Standard sampler configuration#

Important

Some of settings discussed here only apply to standard nessai not i-nessai. For i-nessai see Importance nested sampler

There are various settings in nessai which can be configured. These can be grouped in to general settings and proposal settings. The former controls general aspects of the sampler such as the model being sampler or how many live points are used. The latter affect the proposal process and how new points are drawn.

All of the settings are controlled when creating an instance of FlowSampler. The most important settings to consider when using nessai are the reparameterisations used for the proposals.

Key settings#

The most important settings to consider when using nessai with the default FlowProposal are:

  • reset_flow (default False): Whether to reset the normalising flow after each time it is trained. If an integer is specified, the flow is reset after every nth time it is trained. This becomes increasingly important for high dimensional problems or problems where the shape of the likelihood changes significantly as the sampling progresses. We recommend trying values between 1 and 16.

  • volume_fraction (default 0.95): Fractional value used to truncated the normalising flow latent space when drawing new samples. Lower values are more prone to over-constraining contours whilst higher values can lead to inefficient sampling. If the diagnostics indicate the results are over-constrained, increasing this value may help. We recommend trying values between 0.95 and 0.99.

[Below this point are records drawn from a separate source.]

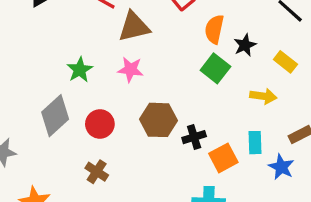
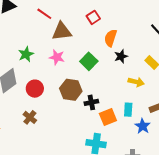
black star: (245, 45) -> (121, 56), moved
green square: (215, 68) -> (89, 61), moved

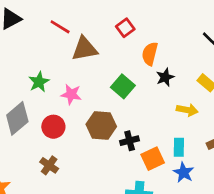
pink star: (57, 57) -> (71, 94), moved
blue star: (143, 126) -> (184, 172), moved

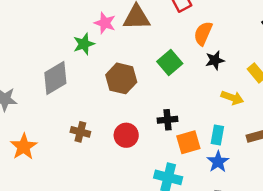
pink star: (71, 94) -> (105, 23), moved
brown hexagon: (101, 125) -> (121, 78), moved
red circle: (53, 127) -> (126, 135), moved
brown cross: (49, 165) -> (80, 132), turned -30

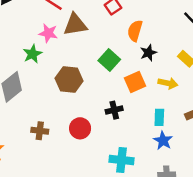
orange square: (188, 142) -> (135, 82), moved

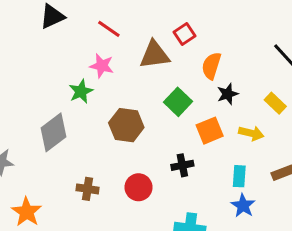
brown triangle: (75, 25) -> (155, 55), moved

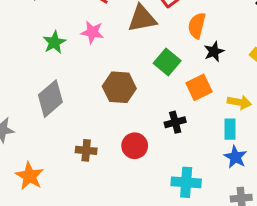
green star: (81, 91) -> (54, 42), moved
yellow arrow: (251, 133) -> (239, 102), moved

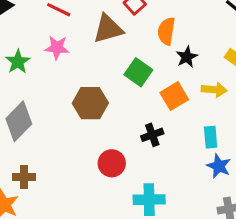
yellow arrow: (239, 102) -> (214, 90), moved
brown cross: (86, 150) -> (24, 177), moved
cyan cross: (186, 182) -> (149, 200), moved

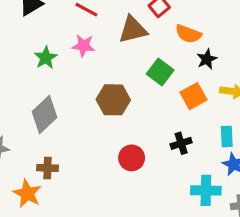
orange semicircle: (166, 31) -> (188, 34), turned -80
black cross: (152, 135) -> (181, 143), moved
cyan cross: (149, 200) -> (206, 190), moved

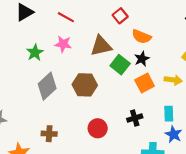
brown triangle: (133, 30) -> (101, 46), moved
black star: (207, 59) -> (142, 59), moved
gray diamond: (44, 115) -> (47, 86), moved
brown cross: (47, 168) -> (49, 134), moved

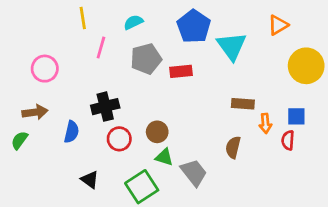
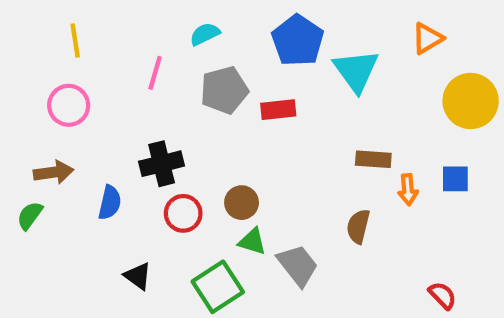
yellow line: (83, 18) -> (75, 40), moved
red semicircle: (288, 140) -> (442, 295), moved, turned 132

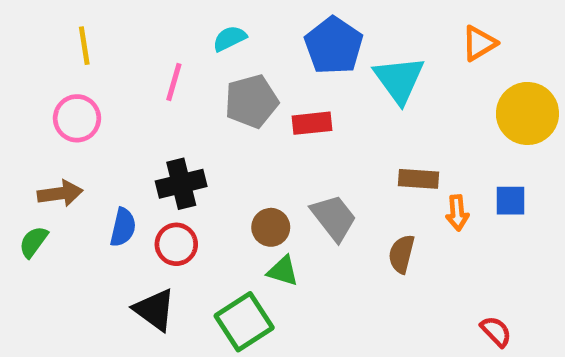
red circle: (183, 213) -> (176, 244), moved
gray trapezoid: (298, 265) -> (334, 218), moved
black triangle: (138, 276) -> (154, 310), size x1.4

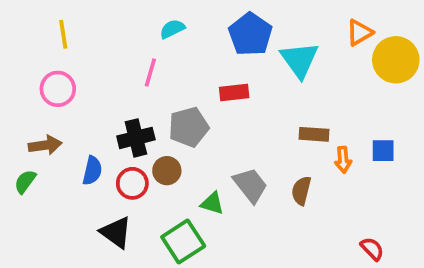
pink line: (174, 82) -> (150, 73), moved
gray pentagon: (251, 101) -> (189, 127), moved
yellow circle: (527, 113) -> (396, 60), moved
gray trapezoid: (334, 218) -> (250, 185), moved
brown circle: (271, 227) -> (167, 171), moved

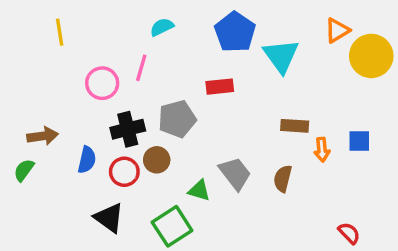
pink circle: (58, 89) -> (102, 83), moved

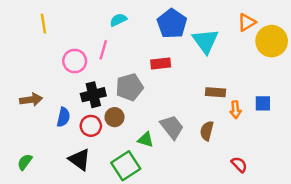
green semicircle: (24, 170) -> (25, 162), moved
red semicircle: (349, 233) -> (239, 165), moved

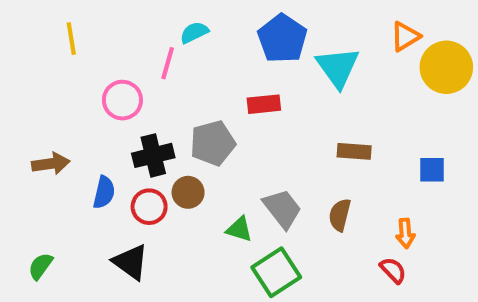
pink line: (103, 50) -> (168, 63), moved
orange arrow: (235, 110) -> (405, 233), moved
green square: (126, 166) -> (276, 272), moved

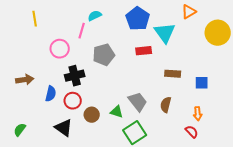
orange triangle: (405, 37) -> (189, 12), moved
red rectangle: (264, 104) -> (144, 51), moved
gray pentagon: (213, 143) -> (104, 55), moved
blue square: (432, 170) -> (202, 83), moved
brown circle: (188, 192) -> (92, 115), moved

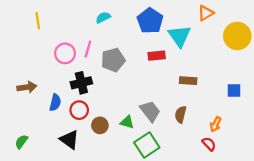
pink line: (82, 31) -> (88, 49), moved
blue square: (202, 83) -> (234, 90), moved
orange arrow: (198, 114) -> (215, 124), turned 32

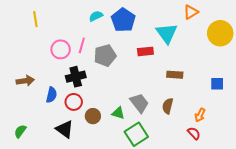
blue pentagon: (150, 21) -> (123, 20), moved

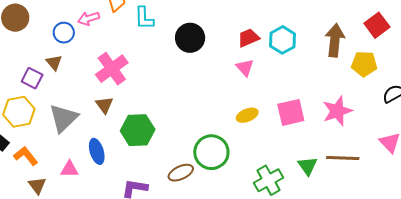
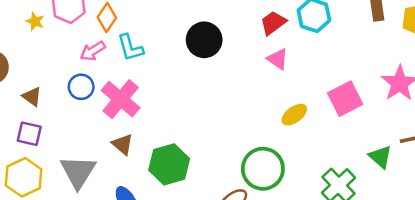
pink arrow: (89, 18) -> (93, 51), moved
cyan L-shape: (144, 18) -> (130, 48), moved
blue circle: (64, 33) -> (81, 87), moved
brown triangle: (54, 63) -> (32, 97), moved

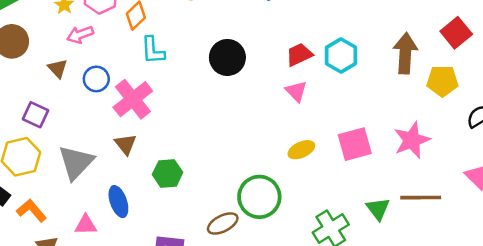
pink arrow: (93, 51) -> (80, 35), moved
brown triangle: (32, 97) -> (58, 68), moved
green hexagon: (169, 164) -> (168, 173), size x0.7

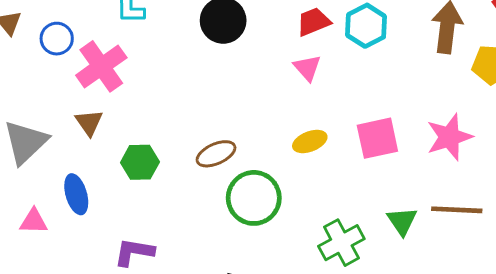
brown ellipse: (223, 223) -> (216, 154), moved

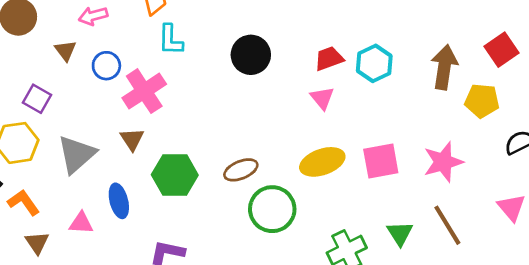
yellow ellipse: (310, 141) -> (322, 162), size x1.5
green hexagon: (140, 162) -> (175, 175), size x1.4
brown line: (457, 210) -> (447, 225), turned 54

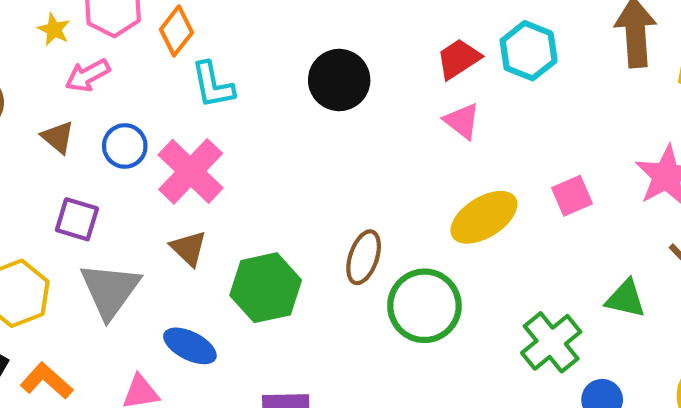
purple square: (37, 99) -> (77, 219), moved
pink square: (381, 161) -> (572, 196), size x0.7
brown ellipse: (241, 170) -> (364, 257), turned -36
blue ellipse: (119, 201) -> (190, 346), turned -36
green triangle: (400, 233) -> (626, 299), turned -32

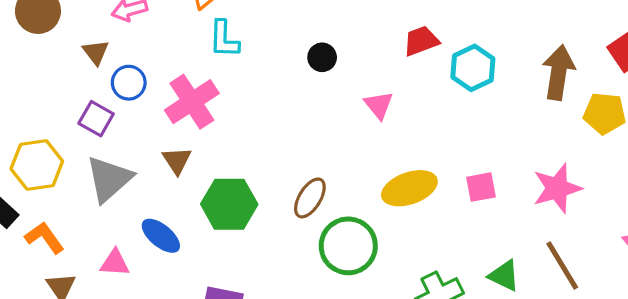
red trapezoid: (458, 59) -> (421, 41), moved
black circle: (339, 80) -> (322, 57), size x0.6
pink triangle: (462, 121) -> (379, 105), moved
blue circle: (125, 146) -> (129, 83), moved

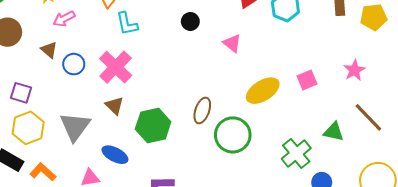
purple square: (96, 119) -> (21, 93), moved
pink star: (557, 188) -> (354, 70), size x0.7

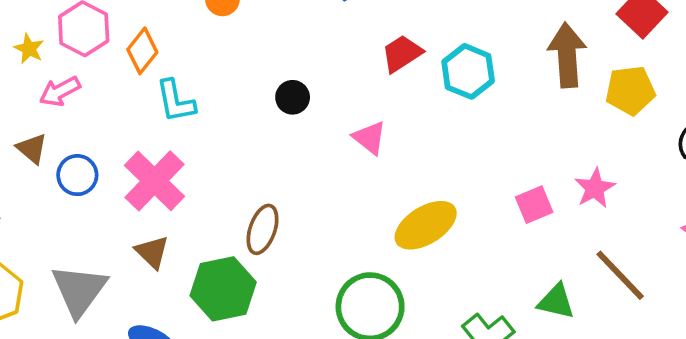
pink square: (307, 80) -> (534, 205), moved
brown ellipse: (202, 110) -> (263, 229), moved

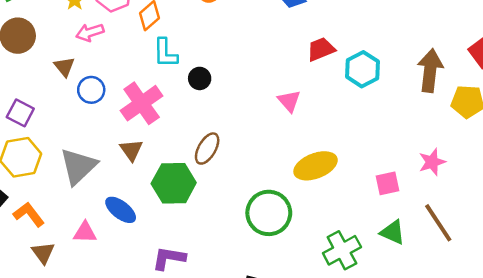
black circle: (293, 97) -> (200, 78), moved
pink square: (534, 205) -> (387, 183), moved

  • nlive (default 2000): Number of live points to use. Increasing this value will lead to more accurate evidence estimates and better exploration of complex, high-dimensional posteriors, but will also increase the runtime. It can also reduce over-constraining since the flow has more sample to learn from.

General configuration#

These are general settings which apply to the whole algorithm and are parsed to NestedSampler. However some of these settings, such as training_frequency which defines how often the proposal method is retrained, will affect the normalising flow used in the proposal class.

Proposal configuration#

The proposal configuration includes a variety of settings ranging from the hyper-parameters for the normalising flow to the size of pool used to store new samples. This also includes the reparameterisations which are essential to efficient sampling. All the available settings are listed below and there are dedicated pages that explain how to configure the reparmeterisations and normalising flows.

class nessai.proposal.flowproposal.FlowProposal(model, poolsize=None, latent_prior='truncated_gaussian', latent_temperature=None, constant_volume_mode=True, volume_fraction=0.95, fuzz=1.0, fixed_radius=False, drawsize=None, truncate_log_q=False, expansion_fraction=4.0, min_radius=False, max_radius=50.0, compute_radius_with_all=False, enforce_likelihood_threshold=False, **kwargs)#

Object that handles training and proposal points

Parameters:
modelnessai.model.Model

User defined model.

latent_prior{‘truncated_gaussian’, ‘gaussian’, ‘uniform_nsphere’, ‘gaussian’}, optional

Prior distribution in the latent space. Defaults to ‘truncated_gaussian’.

poolsizeint, optional

Size of the proposal pool. Defaults to 10000.

drawsizeint, optional

Number of points to simultaneously draw when populating the proposal Defaults to 10000

min_radiusfloat, optional

Minimum radius used for population. If not specified not minimum is used.

max_radiusfloat, optional

If a float then this value is used as an upper limit for the computed radius when populating the proposal. If unspecified no upper limit is used.

fixed_radiusfloat, optional

If specified and the chosen latent distribution is compatible, this radius will be used to draw new samples instead of the value computed with the flow.

constant_volume_modebool

If True, then a constant volume is used for the latent contour used to draw new samples. The exact volume can be set using volume_fraction

volume_fractionfloat

Fraction of the total probability to contain with the latent contour when using a constant volume.

compute_radius_with_allbool, optional

If True all the radius of the latent contour is computed using the maximum radius of all the samples used to train the flow.

fuzzfloat, optional

Fuzz-factor applied to the radius. If unspecified no fuzz-factor is applied.

expansion_fractionfloat, optional

Similar to fuzz but instead a scaling factor applied to the radius this specifies a rescaling for volume of the n-ball used to draw samples. This is translated to a value for fuzz.

truncate_log_qbool, optional

Truncate proposals using minimum log-probability of the training data.

enforce_likelihood_thresholdbool

If True, enforce the likelihood threshold when performing rejection sampling. If false, the likelihood is not checked when populating the proposal.

Other proposals#

nessai also includes variations on the main FlowProposal class:

  • nessai.gw.proposal.GWFlowProposal as version of FlowProposal that includes specific reparameterisations for gravitational-wave inference.

  • nessai.proposal.augmented.AugmentedFlowProposal this proposal is designed for highly multimodal likelihoods where the standard proposal can break down. It is based around using Augmented Normalising Flows which introduce extra augment dimensions. See the documentation for further details.